▸ **WHAT THE TASK REQUIRES**: Lines with the string "Mesh" in the data below: report how many there are, and write nothing but the number.

▸ **Stored items**:
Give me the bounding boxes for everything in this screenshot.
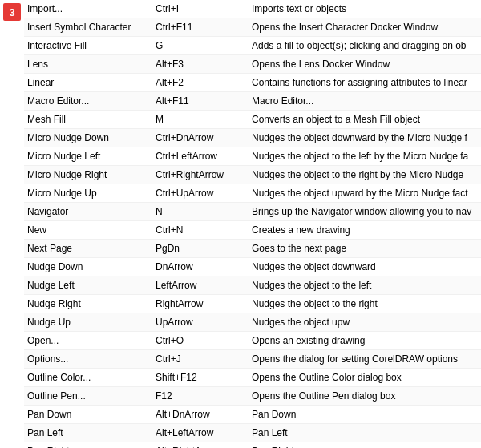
command-description: Macro Editor...	[249, 92, 481, 111]
command-shortcut: G	[152, 37, 249, 55]
command-name: Micro Nudge Down	[24, 129, 152, 147]
table-row[interactable]: NewCtrl+NCreates a new drawing	[24, 221, 481, 240]
table-row[interactable]: Insert Symbol CharacterCtrl+F11Opens the…	[24, 18, 481, 37]
command-description: Pan Left	[249, 424, 481, 442]
command-shortcut: LeftArrow	[152, 276, 249, 295]
command-name: Options...	[24, 350, 152, 369]
command-description: Nudges the object upward by the Micro Nu…	[249, 184, 481, 203]
command-shortcut: Ctrl+LeftArrow	[152, 147, 249, 166]
command-description: Goes to the next page	[249, 240, 481, 258]
command-name: Insert Symbol Character	[24, 18, 152, 37]
command-shortcut: UpArrow	[152, 313, 249, 332]
table-row[interactable]: Next PagePgDnGoes to the next page	[24, 240, 481, 258]
command-shortcut: Ctrl+UpArrow	[152, 184, 249, 203]
command-name: Next Page	[24, 240, 152, 258]
command-description: Adds a fill to object(s); clicking and d…	[249, 37, 481, 55]
table-row[interactable]: Pan RightAlt+RightArrowPan Right	[24, 442, 481, 449]
table-row[interactable]: LensAlt+F3Opens the Lens Docker Window	[24, 55, 481, 74]
table-row[interactable]: Pan DownAlt+DnArrowPan Down	[24, 406, 481, 424]
command-shortcut: F12	[152, 387, 249, 406]
command-name: Micro Nudge Left	[24, 147, 152, 166]
command-name: Import...	[24, 0, 152, 18]
command-shortcut: Ctrl+RightArrow	[152, 166, 249, 184]
command-description: Opens the dialog for setting CorelDRAW o…	[249, 350, 481, 369]
command-description: Opens the Outline Color dialog box	[249, 369, 481, 387]
command-name: Outline Color...	[24, 369, 152, 387]
command-description: Nudges the object to the right	[249, 295, 481, 313]
table-row[interactable]: Import...Ctrl+IImports text or objects	[24, 0, 481, 18]
command-shortcut: N	[152, 203, 249, 221]
table-row[interactable]: Nudge RightRightArrowNudges the object t…	[24, 295, 481, 313]
table-row[interactable]: Nudge DownDnArrowNudges the object downw…	[24, 258, 481, 276]
command-description: Nudges the object downward by the Micro …	[249, 129, 481, 147]
command-shortcut: Shift+F12	[152, 369, 249, 387]
table-row[interactable]: Micro Nudge LeftCtrl+LeftArrowNudges the…	[24, 147, 481, 166]
table-row[interactable]: Outline Pen...F12Opens the Outline Pen d…	[24, 387, 481, 406]
command-description: Imports text or objects	[249, 0, 481, 18]
table-row[interactable]: Micro Nudge UpCtrl+UpArrowNudges the obj…	[24, 184, 481, 203]
command-name: Open...	[24, 332, 152, 350]
command-description: Contains functions for assigning attribu…	[249, 74, 481, 92]
shortcuts-table: Import...Ctrl+IImports text or objectsIn…	[24, 0, 481, 448]
command-name: Lens	[24, 55, 152, 74]
command-name: Nudge Left	[24, 276, 152, 295]
table-row[interactable]: Micro Nudge RightCtrl+RightArrowNudges t…	[24, 166, 481, 184]
command-description: Opens the Insert Character Docker Window	[249, 18, 481, 37]
command-shortcut: Alt+F2	[152, 74, 249, 92]
command-name: New	[24, 221, 152, 240]
command-description: Nudges the object to the left by the Mic…	[249, 147, 481, 166]
command-name: Nudge Right	[24, 295, 152, 313]
command-name: Outline Pen...	[24, 387, 152, 406]
table-row[interactable]: Nudge UpUpArrowNudges the object upw	[24, 313, 481, 332]
table-row[interactable]: Open...Ctrl+OOpens an existing drawing	[24, 332, 481, 350]
command-name: Nudge Up	[24, 313, 152, 332]
command-name: Linear	[24, 74, 152, 92]
table-row[interactable]: NavigatorNBrings up the Navigator window…	[24, 203, 481, 221]
command-description: Nudges the object downward	[249, 258, 481, 276]
command-description: Opens the Lens Docker Window	[249, 55, 481, 74]
table-row[interactable]: Mesh FillMConverts an object to a Mesh F…	[24, 111, 481, 129]
command-description: Pan Down	[249, 406, 481, 424]
table-row[interactable]: Pan LeftAlt+LeftArrowPan Left	[24, 424, 481, 442]
table-row[interactable]: Macro Editor...Alt+F11Macro Editor...	[24, 92, 481, 111]
command-description: Nudges the object to the left	[249, 276, 481, 295]
command-description: Opens an existing drawing	[249, 332, 481, 350]
table-row[interactable]: Micro Nudge DownCtrl+DnArrowNudges the o…	[24, 129, 481, 147]
command-name: Pan Down	[24, 406, 152, 424]
command-description: Nudges the object upw	[249, 313, 481, 332]
command-description: Creates a new drawing	[249, 221, 481, 240]
command-shortcut: Alt+F11	[152, 92, 249, 111]
command-name: Navigator	[24, 203, 152, 221]
table-row[interactable]: Nudge LeftLeftArrowNudges the object to …	[24, 276, 481, 295]
command-shortcut: Alt+RightArrow	[152, 442, 249, 449]
command-shortcut: Ctrl+O	[152, 332, 249, 350]
command-shortcut: Alt+DnArrow	[152, 406, 249, 424]
command-shortcut: RightArrow	[152, 295, 249, 313]
command-description: Nudges the object to the right by the Mi…	[249, 166, 481, 184]
command-description: Opens the Outline Pen dialog box	[249, 387, 481, 406]
command-shortcut: Ctrl+DnArrow	[152, 129, 249, 147]
command-shortcut: DnArrow	[152, 258, 249, 276]
command-name: Pan Left	[24, 424, 152, 442]
command-description: Pan Right	[249, 442, 481, 449]
command-description: Converts an object to a Mesh Fill object	[249, 111, 481, 129]
command-name: Micro Nudge Up	[24, 184, 152, 203]
command-shortcut: PgDn	[152, 240, 249, 258]
command-shortcut: Ctrl+F11	[152, 18, 249, 37]
command-name: Interactive Fill	[24, 37, 152, 55]
table-row[interactable]: Options...Ctrl+JOpens the dialog for set…	[24, 350, 481, 369]
command-name: Macro Editor...	[24, 92, 152, 111]
command-shortcut: Ctrl+N	[152, 221, 249, 240]
step-badge: 3	[3, 3, 21, 21]
shortcuts-table-wrapper[interactable]: Import...Ctrl+IImports text or objectsIn…	[24, 0, 481, 448]
command-shortcut: Ctrl+I	[152, 0, 249, 18]
table-row[interactable]: Outline Color...Shift+F12Opens the Outli…	[24, 369, 481, 387]
table-row[interactable]: LinearAlt+F2Contains functions for assig…	[24, 74, 481, 92]
command-shortcut: M	[152, 111, 249, 129]
table-row[interactable]: Interactive FillGAdds a fill to object(s…	[24, 37, 481, 55]
command-shortcut: Ctrl+J	[152, 350, 249, 369]
command-name: Micro Nudge Right	[24, 166, 152, 184]
command-shortcut: Alt+LeftArrow	[152, 424, 249, 442]
command-shortcut: Alt+F3	[152, 55, 249, 74]
main-container: 3 Import...Ctrl+IImports text or objects…	[0, 0, 481, 448]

▸ **RESPONSE TO THIS TASK**: 2